[MATERIAL FOR THE TASK Boundary: Start]
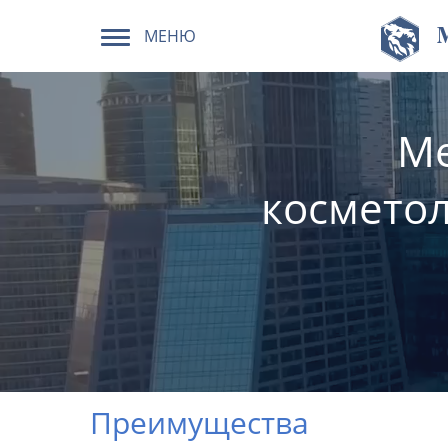
МЕНЮ
Ме
косметол
Преимущества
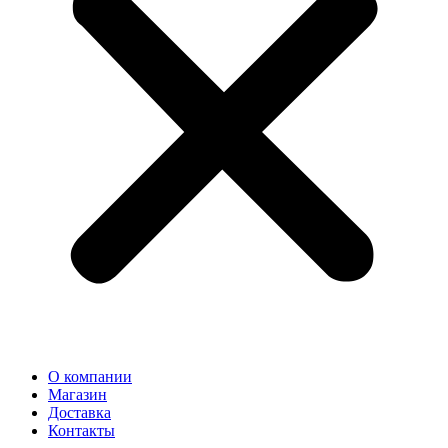
О компании
Магазин
Доставка
Контакты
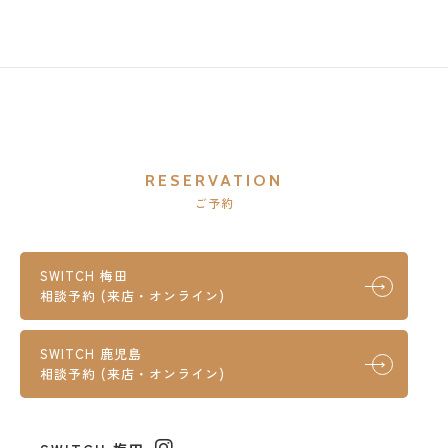
RESERVATION
ご予約
SWITCH 梅田
相談予約 (来店・オンライン)
SWITCH 鹿児島
相談予約 (来店・オンライン)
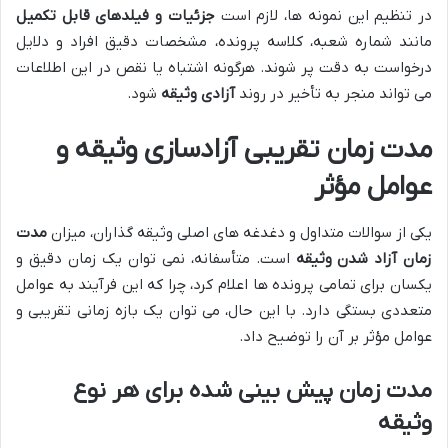
در تنظیم این نمونه ها، لازم است
جزئیات و فیلدهای قابل تکمیل
مانند شماره شعبه، کلاسه پرونده، مشخصات دقیق افراد و دلایل
درخواست به دقت پر شوند. هرگونه اشتباه یا نقص در این اطلاعات
می تواند منجر به تأخیر در روند
آزادی وثیقه
شود.
مدت زمان تقریبی آزادسازی وثیقه و
عوامل مؤثر
یکی از سوالات متداول و دغدغه های اصلی وثیقه گذاران، میزان
مدت
زمان آزاد شدن وثیقه
است. متأسفانه، نمی توان یک زمان دقیق و
یکسان برای تمامی پرونده ها اعلام کرد، چرا که این فرآیند به عوامل
متعددی بستگی دارد. با این حال، می توان یک بازه زمانی تقریبی و
عوامل مؤثر بر آن را توضیح داد.
مدت زمان پیش بینی شده برای هر نوع
وثیقه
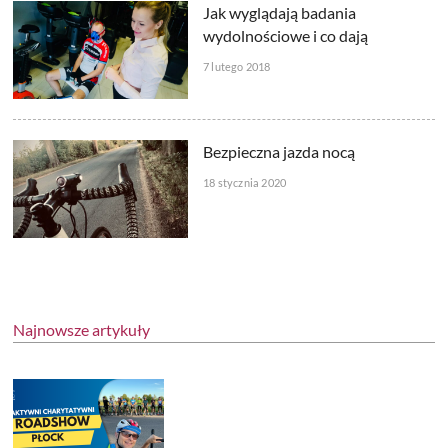
Jak wyglądają badania
wydolnościowe i co dają
7 lutego 2018
Bezpieczna jazda nocą
18 stycznia 2020
Najnowsze artykuły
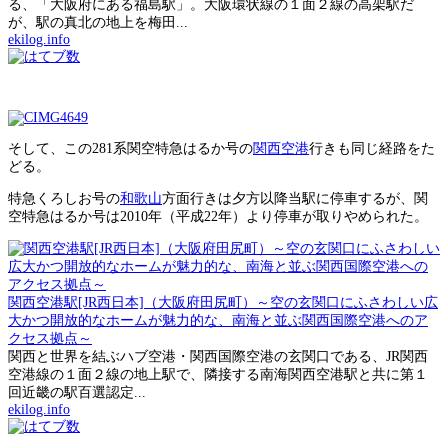
る、「大阪府にある福島駅」。大阪環状線の１面２線の高架駅だ
が、駅の真北の地上を梅田...
ekilog.info
そして、この281系関空特急はるか号の
関西空港
行きも同じ経路をた
どる。
特急くろしお号の
和歌山
方面行きは夕方以降当駅に停車するが、関
空特急はるか号は2010年（平成22年）より停車が取りやめられた。
関西空港駅[JR西日本]（大阪府田尻町）～空の玄関口にふさわしい広
大かつ開放的なホームが魅力的な、南海と並ぶ関西国際空港へのア
クセス拠点～
関西と世界を結ぶハブ空港・関西国際空港の玄関口である、JR関西
空港線の１面２線の地上駅で、隣接する南海関西空港駅と共に第１
回近畿の駅百選認定...
ekilog.info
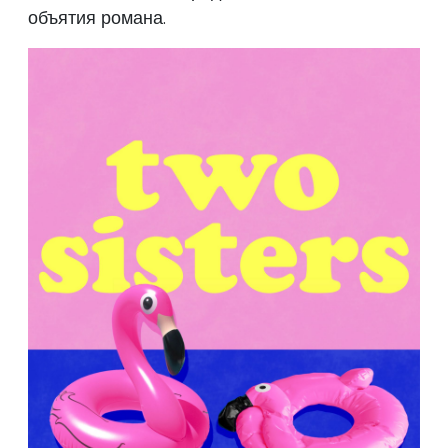
объятия романа.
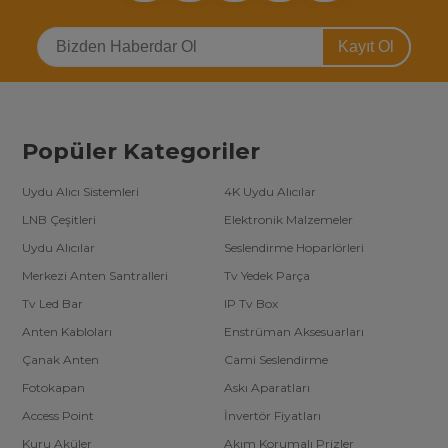
Kayıt Ol
Popüler Kategoriler
Uydu Alıcı Sistemleri
4K Uydu Alıcılar
LNB Çeşitleri
Elektronik Malzemeler
Uydu Alıcılar
Seslendirme Hoparlörleri
Merkezi Anten Santralleri
Tv Yedek Parça
Tv Led Bar
IP Tv Box
Anten Kabloları
Enstrüman Aksesuarları
Çanak Anten
Cami Seslendirme
Fotokapan
Askı Aparatları
Access Point
İnvertör Fiyatları
Kuru Aküler
Akım Korumalı Prizler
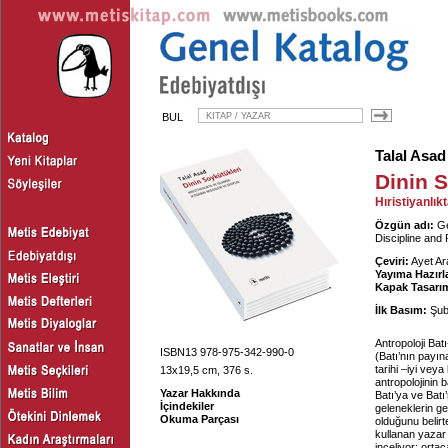
BUL
Talal Asad
Dinin S
Hıristiyanlık
Özgün adı:
Ge
Discipline and
Çeviri:
Ayet Ar
Yayıma Hazırl
Kapak Tasarım
İlk Basım:
Şub
Antropoloji Bat
ISBN13 978-975-342-990-0
(Batı’nın payı
tarihi –iyi vey
13x19,5 cm, 376 s.
antropolojinin 
Yazar Hakkında
Batı’ya ve Batı
İçindekiler
geleneklerin ge
Okuma Parçası
olduğunu belir
kullanan yazar “
inceliyor; ortaç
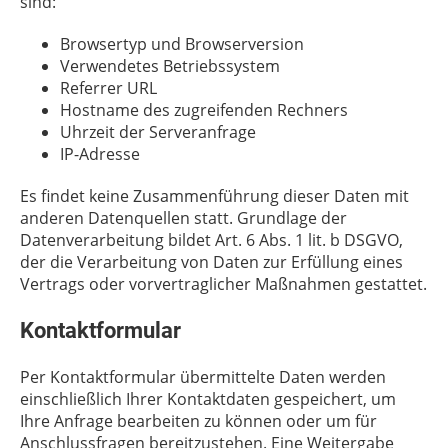
sind:
Browsertyp und Browserversion
Verwendetes Betriebssystem
Referrer URL
Hostname des zugreifenden Rechners
Uhrzeit der Serveranfrage
IP-Adresse
Es findet keine Zusammenführung dieser Daten mit
anderen Datenquellen statt. Grundlage der
Datenverarbeitung bildet Art. 6 Abs. 1 lit. b DSGVO,
der die Verarbeitung von Daten zur Erfüllung eines
Vertrags oder vorvertraglicher Maßnahmen gestattet.
Kontaktformular
Per Kontaktformular übermittelte Daten werden
einschließlich Ihrer Kontaktdaten gespeichert, um
Ihre Anfrage bearbeiten zu können oder um für
Anschlussfragen bereitzustehen. Eine Weitergabe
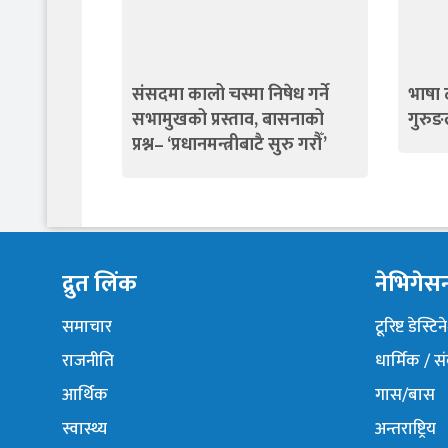
संसदमा कालो चस्मा निषेध गर्ने
भाषा ठ
सभामुखको प्रस्ताव, बासनाको
गुरुङल
प्रश्न– ‘प्रधानमन्त्रीबाटै सुरु गरौँ’
द्रुत लिंक
नेभिगेस
समाचार
टूरिष्ट डेस्टि
राजनीति
धार्मिक / स
आर्थिक
गास/बास
स्वास्थ्य
अन्तराष्ट्रिय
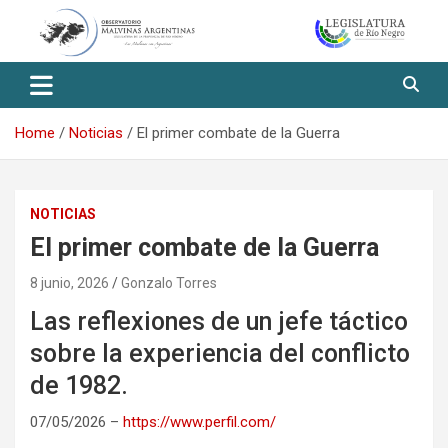
Skip
to
content
Observatorio Malvinas – Río
Negro
Home
Noticias
El primer combate de la Guerra
NOTICIAS
El primer combate de la Guerra
8 junio, 2026
Gonzalo Torres
Las reflexiones de un jefe táctico
sobre la experiencia del conflicto
de 1982.
07/05/2026 –
https://www.perfil.com/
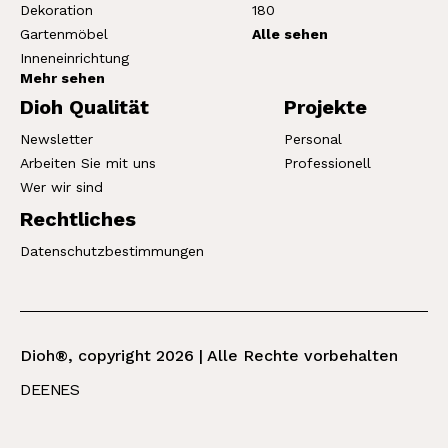
Dekoration
180
Gartenmöbel
Alle sehen
Inneneinrichtung
Mehr sehen
Dioh Qualität
Projekte
Newsletter
Personal
Arbeiten Sie mit uns
Professionell
Wer wir sind
Rechtliches
Datenschutzbestimmungen
Dioh®, copyright 2026 | Alle Rechte vorbehalten
DE
EN
ES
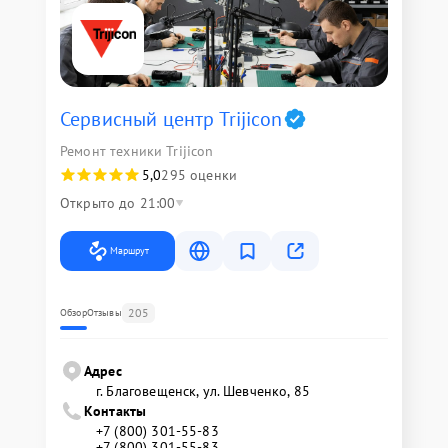
Сервисный центр Trijicon
Ремонт техники Trijicon
5,0
295 оценки
Открыто до 21:00
Маршрут
205
Обзор
Отзывы
Адрес
г. Благовещенск, ул. Шевченко, 85
Контакты
+7 (800) 301-55-83
+7 (800) 301-55-83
[MATERIAL FOR THE TASK Boundary: End]
__EXERCISE OBJECTIVE__. Find the string "Seslendirme" in the entries above. Copy each line where it occurs.

__EXERCISE OUTPUT__.
Seslendirme Hoparlörleri
Cami Seslendirme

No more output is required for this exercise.